Thompson, like Robert Rich, has a distinctive knack for creating new sounds that don’t appear in nature or human-made instruments, including electronically (up to that point). So-called “field recordings” are a common (and IMJ, overused) element in ambient music, but here Thompson creates what amounts to his own, used in intriguing ways that sound familiar and mysterious at the same time. A seminal work from an artist already with his own distinguished voice. Favorite track: Of Loriot and Memory.

— Paul Ashbuy Seaman

E.O. Wilson, age 90, an “Alabamian who came up North to have work,” is the “world’s foremost authority on biodiversity.” Raised a Southern Baptist, Wilson is not a church goer, though a religious fervor comes in the form of his dedication to science, conservation, and protecting the planet and its inhabitants. As Caleb Johnson reports at The Bitter Southerner, Wilson believes that people have the power to stop climate change and avoid leaving the Anthropocene era for the Eremocene — the Age of Loneliness.
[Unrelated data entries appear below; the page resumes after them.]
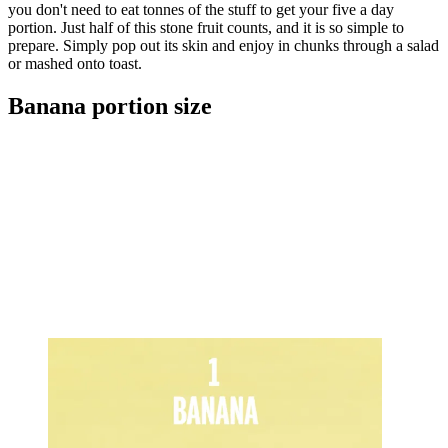
you don't need to eat tonnes of the stuff to get your five a day
portion. Just half of this stone fruit counts, and it is so simple to
prepare. Simply pop out its skin and enjoy in chunks through a salad
or mashed onto toast.
Banana portion size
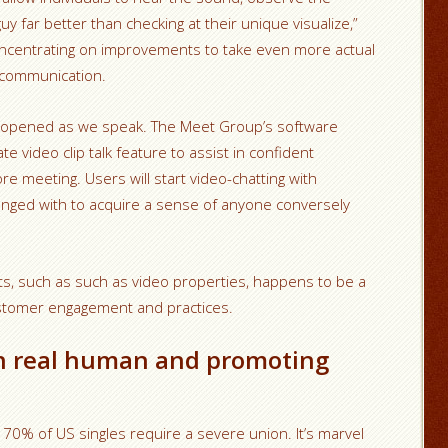
ar better than checking at their unique visualize,”
concentrating on improvements to take even more actual
ip communication.
lly opened as we speak. The Meet Group’s software
e video clip talk feature to assist in confident
e meeting. Users will start video-chatting with
nged with to acquire a sense of anyone conversely
s, such as such as video properties, happens to be a
 customer engagement and practices.
h real human and promoting
0% of US singles require a severe union. It’s marvel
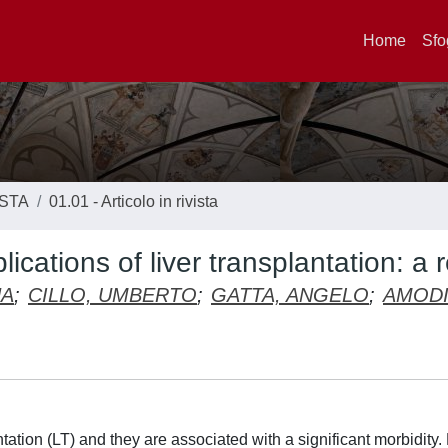
Home
Sfo
ISTA
01.01 - Articolo in rivista
cations of liver transplantation: a 
NA
;
CILLO, UMBERTO
;
GATTA, ANGELO
;
AMODI
ation (LT) and they are associated with a significant morbidity.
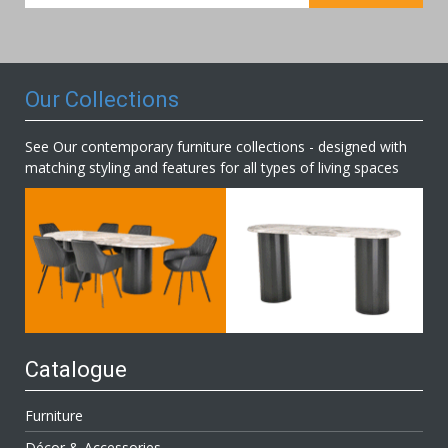
for
Our
Newsletter:
Our Collections
See Our contemporary furniture collections - designed with
matching styling and features for all types of living spaces
Catalogue
Furniture
Décor & Accessories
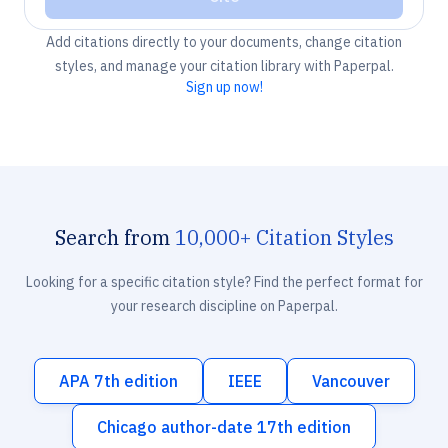
Add citations directly to your documents, change citation
styles, and manage your citation library with Paperpal.
Sign up now!
Search from
10,000+ Citation Styles
Looking for a specific citation style? Find the perfect format for
your research discipline on Paperpal.
APA 7th edition
IEEE
Vancouver
Chicago author-date 17th edition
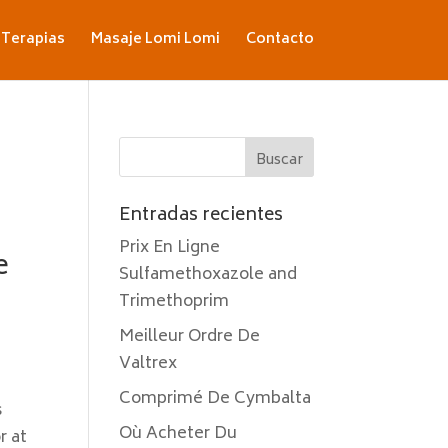
Terapias
Masaje Lomi Lomi
Contacto
Entradas recientes
Prix En Ligne
e
Sulfamethoxazole and
Trimethoprim
Meilleur Ordre De
Valtrex
Comprimé De Cymbalta
s
Où Acheter Du
r at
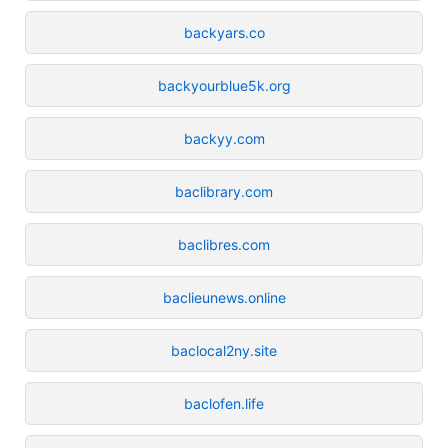
backyars.co
backyourblue5k.org
backyy.com
baclibrary.com
baclibres.com
baclieunews.online
baclocal2ny.site
baclofen.life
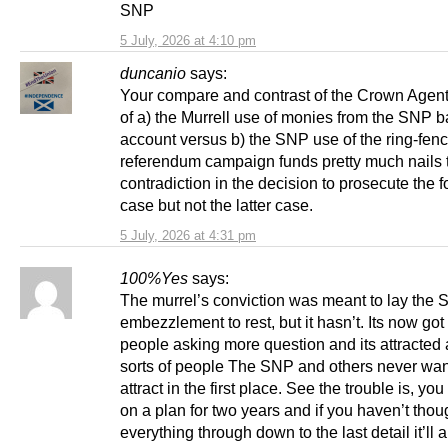
SNP
5 July, 2026 at 4:10 pm
duncanio
says:
Your compare and contrast of the Crown Agent
of a) the Murrell use of monies from the SNP 
account versus b) the SNP use of the ring-fen
referendum campaign funds pretty much nails 
contradiction in the decision to prosecute the 
case but not the latter case.
5 July, 2026 at 4:31 pm
100%Yes
says:
The murrel’s conviction was meant to lay the 
embezzlement to rest, but it hasn’t. Its now go
people asking more question and its attracted a
sorts of people The SNP and others never wan
attract in the first place. See the trouble is, yo
on a plan for two years and if you haven’t thou
everything through down to the last detail it’ll a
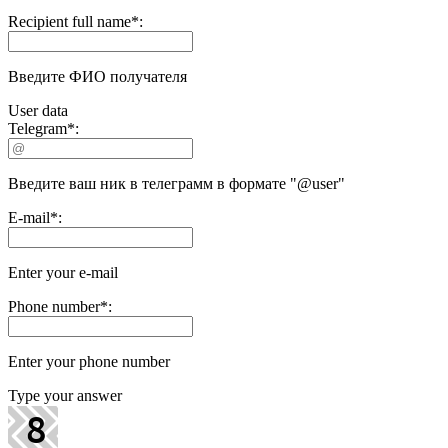
Recipient full name
*
:
Введите ФИО получателя
User data
Telegram
*
:
Введите ваш ник в телеграмм в формате "@user"
E-mail
*
:
Enter your e-mail
Phone number
*
:
Enter your phone number
Type your answer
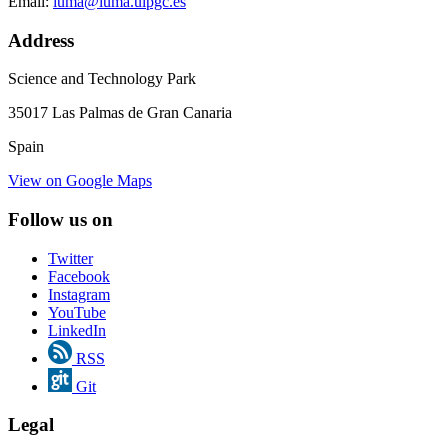
Email:
iuma@iuma.ulpgc.es
Address
Science and Technology Park
35017 Las Palmas de Gran Canaria
Spain
View on Google Maps
Follow us on
Twitter
Facebook
Instagram
YouTube
LinkedIn
RSS
Git
Legal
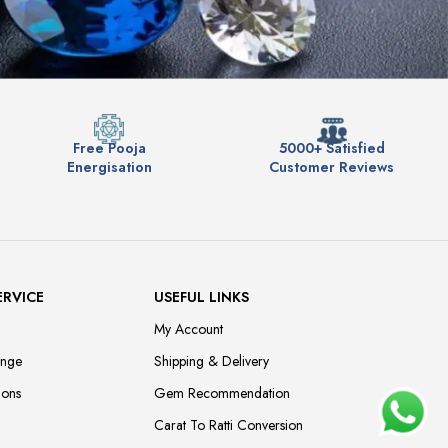
Free Pooja
5000+ Satisfied
Energisation
Customer Reviews
ERVICE
USEFUL LINKS
My Account
ange
Shipping & Delivery
ions
Gem Recommendation
Carat To Ratti Conversion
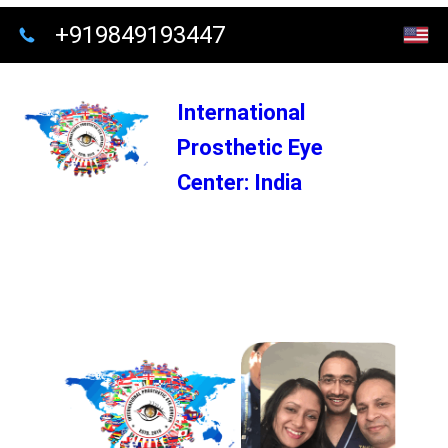
+919849193447
International
Prosthetic Eye
Center: India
Wilson has argued that if we don’t soon change the way we live we will leave behind the Anthropocene and enter the Eremocene, or the Age of Loneliness, a term Wilson has popularized that defines an epoch marked by an existential and material isolation resulting from having extinguished so many other forms of life. To his point, a new study published in Nature suggests that mass extinction will look like a cliff rather than a slope as previously predicted. Ecosystem collapse in tropical oceans could begin as soon as next decade, followed by collapse in tropical forests — the most diverse ecosystems on the planet — in the 2040s. In other words, as Wilson writes, the biosphere will be reduced to “our domesticated plants and animals, and our croplands all around the world as far as the eye can see.

Scientists conceive of time differently than us layfolk. Millennia rather than days, centuries as opposed to minutes. E.O. Wilson is no exception. He assures me it isn’t too late to avoid an Age of Loneliness. He is also known for popularizing the term biophilia, or the innate pleasure we take in the presence of other organisms.

“We can confer immortality on the rest of life if we wish to do so,” he tells me. I leave feeling somewhat convinced, and I wonder what would happen if more people were imbued with a similar sense of possibility and responsibility toward our present environment.